April 2028: Diddy kommt früher aus dem Knast raus
Das gute Benehmen hinter Gittern zahlt sich für Diddy aus. Die Haftstrafe des Skandal-Rappers wurde um knapp zwei Monate gekürzt.

Das Wichtigste in Kürze
- Sean «Diddy» Combs sitzt seit September 2024 wegen zwei Anklagepunkten in Haft.
- Nun wurde entschieden: Der Rapper darf den Knast knapp zwei Monate früher verlassen.
- Offenbar fällt der 56-Jährige im Rehabilitationsprogramm positiv auf.
Für Sean «Diddy» Combs ist es ein kleiner Lichtblick. Der gefallene Rapper sitzt im Bundesgefängnis Fort Dix in New Jersey (USA) derzeit seine Haftstrafe ab.

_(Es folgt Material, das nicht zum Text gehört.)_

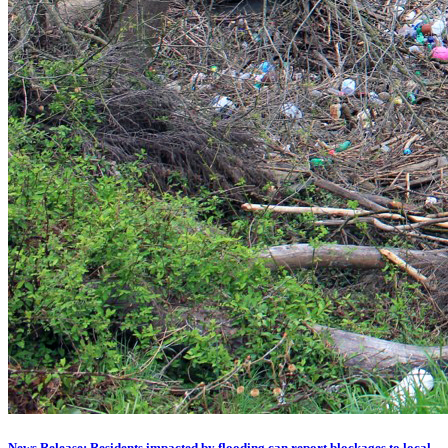
News Release: Residents impacted by flooding can report blockages to local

Nach einem zweimonatigen Gerichtsprozess wurde der 56-Jährige in zwei Anklagepunkten wegen Transports zum Zweck der Prostitution für schuldig befunden. Das Urteil Anfang Oktober 2025 lautete: Diddy muss vier Jahre und zwei Monate ins Gefängnis.

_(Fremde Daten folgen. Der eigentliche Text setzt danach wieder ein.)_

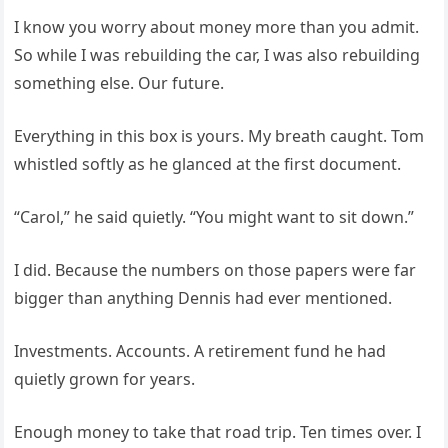
I know you worry about money more than you admit.
So while I was rebuilding the car, I was also rebuilding
something else. Our future.
Everything in this box is yours. My breath caught. Tom
whistled softly as he glanced at the first document.
“Carol,” he said quietly. “You might want to sit down.”
I did. Because the numbers on those papers were far
bigger than anything Dennis had ever mentioned.
Investments. Accounts. A retirement fund he had
quietly grown for years.
Enough money to take that road trip. Ten times over. I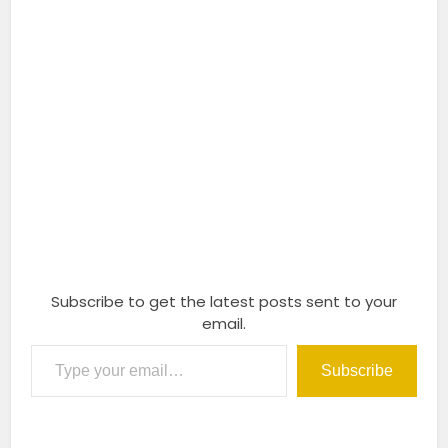
Subscribe to get the latest posts sent to your
email.
Type your email…
Subscribe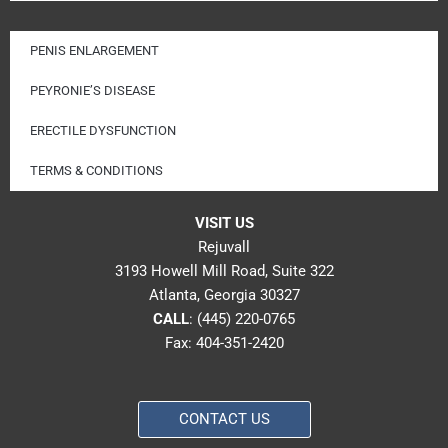
PENIS ENLARGEMENT
PEYRONIE’S DISEASE
ERECTILE DYSFUNCTION
TERMS & CONDITIONS
VISIT US
Rejuvall
3193 Howell Mill Road, Suite 322
Atlanta, Georgia 30327
CALL
:
(445) 220-0765
Fax: 404-351-2420
CONTACT US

Nun aber wurde das Strafmass des Musikers gekürzt – um rund eineinhalb Monate. Unter Berufung des Federal Bureau of Prisons verkündet «Page Six»: Combs' Haftentlassungstermin wurde vom 4. Juni auf den 25. April 2028 vorverlegt.
Diese Entscheidung wurde gefällt, nachdem Diddy letzten November in ein Rehabilitationsprogramm für Drogenmissbrauch aufgenommen wurde. Dort ist er offenbar um erste Fortschritte bemüht.
Ein Sprecher des Rappers erklärte damals: «Herr Combs nimmt aktiv am stationären Drogenrehabilitationsprogramm (RDAP) teil und hat seinen Rehabilitationsprozess von Anfang an ernst genommen. Er ist voll und ganz in seine Arbeit eingebunden. Konzentriert sich auf seine persönliche Weiterentwicklung und setzt sich für positive Veränderungen ein.»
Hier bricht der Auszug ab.